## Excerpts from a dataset

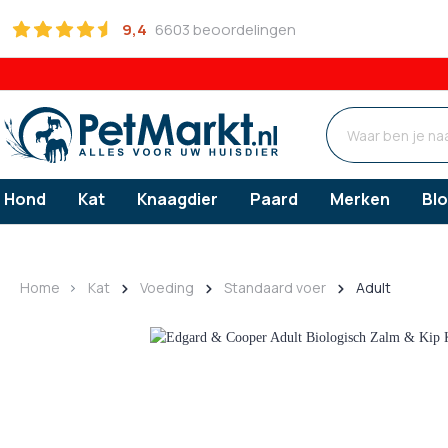
9,4
6603 beoordelingen
Hond
Kat
Knaagdier
Paard
Merken
Bl
Hond
Kat
Knaagdier
Paard
Home
Kat
Voeding
Standaard voer
Adult
Hondenvoer
Voeding
Voeding
Ontworming
Snacks
Verzorgi
Verzorgi
Verzorgi
Dieetvoer (medisch)
Dieetvoer (medisch)
Gezonde snack
Gebitsv
Medicijnen en Supplementen
Standaard voer
Standaard voer
Hypoallergene 
Oorverz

## Your objective
Copy out each record word for word and omit any pictures.

## Exercise result
9,4
6603 beoordelingen
Hond
Kat
Knaagdier
Paard
Merken
Bl
Hond
Kat
Knaagdier
Paard
Home
Kat
Voeding
Standaard voer
Adult
Hondenvoer
Voeding
Voeding
Ontworming
Snacks
Verzorgi
Verzorgi
Verzorgi
Dieetvoer (medisch)
Dieetvoer (medisch)
Gezonde snack
Gebitsv
Medicijnen en Supplementen
Standaard voer
Standaard voer
Hypoallergene 
Oorverz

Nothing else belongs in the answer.